The comment above must have been written by one of the attorneys for
Parkland, a proposed development east of Krome and outside the UDB. As one who has fought for years to preserve South Dade's agriculture, I can say, "There is no such thing as fixing the UDB". So many times we have been told that if a certain project goes forward, it will be the last; that the UDB will be set in stone. It never happens. There is always the next developer to proclaim that his project will be the last. It is never ending so we have to fight each one peicemeal. I remember being told that the line would be at 152 St east of 137 Ave. Now, south of 152 St is crowded suburbia. Developers are never satisfied and they could care less about farmland. Hooray for Grosso. I hope he keeps going on this nasty precedent.

Anonymous said...

They are lying corrupt fools maybe not fools who argue about "coming together" east of Krome. Sounds like little Napoleon Joe who talks Kumbaya about fixing the line. Yeah today it makes sense and tomorrow there is another Lowe's looking to build outside the UDB right next to property it owns next to the UDB. Just drive out to Krome and see what a mess they made out of what they could. It is disgraceful. These people take public input and throw it in the trash can. Parkland? And you don't think the people who own land west of Krome wouldn't fight like caged animals to get their Walgreens, Target or maybe US Century Bank branch out there, too? A just world would know what to do with them.

Anonymous said...

It's this same closed minded attitude of ours that keeps us from a good long term strategy. If we made a deal now we can insure a real line forever with non breakable covenants. If not we will be fighting this same loosing battle for the next 50 years until they pave into the everglades.

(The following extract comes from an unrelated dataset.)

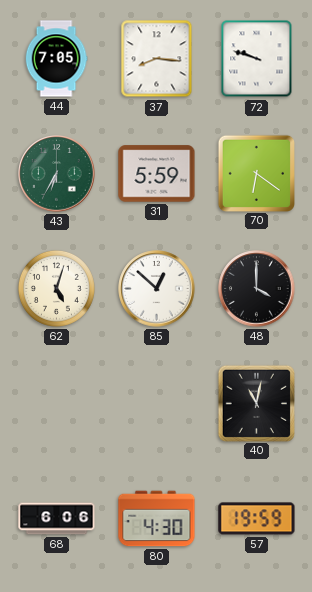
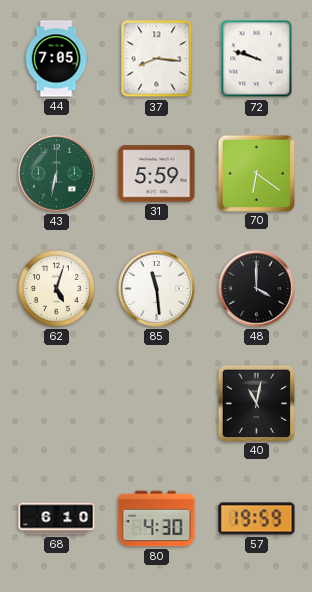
43: 6:35 -> 6:32
85: 12:52 -> 11:29
68: 6:06 -> 6:10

Most of our same old closed minded attitudes will assure all their victories forever. Weneen to wake up and be smarter. No more DCA to help! No more Katy to help! No more Alvarez! Bell, no DCA, and Robina soon to be. Let's keep funding Grosso legal fees instead of making good deals for the future. Why would he want to make a deal.
Soon we will not even have county staff to recommend against spraw. We have all been making the same comments about the udb for years. All we have done is slow them down. The future is theirs. Now is the only time we have to use leverage. The UDB fight is over. We lost and still have time to save most of what's left. I am realistic and many will blog "no way let's keep fighting" "hate those developers" but if you really care you would put the environment first. Not the loosing fight. Writing is on the wall. Open your eyes!!!!

Anonymous said...

Hey Mr. Potato Head, what kind of iron clad deal you can make west of Krome that doesn't get broke by the next guy who says, there's gotta be another 25,000 or 60,000 or 100,000 homes west of Krome? Wake up and smell the roses. You killed land use planning in Miami Dade and Tallahassee and you got what you want. Houston. You're gonna turn this place into Broward just as soon as the real estate market comes back, maybe even before, just like all those ghost towns in Spain. Get the feds to pay for it. Oops, I mean us taxpayers.

Anonymous said...

Mrs. Potato head Unlike you I care about the environment. As you know, having been to broward, the roads all connect in broward. The planners in broward actually plan.
In west Kendall no roads connect, it's a hodgepodge, like everything in Miami. Do want west Kendall to be west west Hialeah. This road problem and your comments are the reason that the Brown application was approved. Keep up the smart work and we will accomplish what you want.

Anonymous said...

Mrs Potato Head, excuse me. What happened in Broward is a good thing? Good planning? You are a joke. A lobbyist or land use lawyer whatever. And u never answered the point about landowners west of Krome crying property rights as soon as the "deal" you think can be brokered east of Krome would happen. Move to Weston, dude. Commute to Miami. Its what u deserve.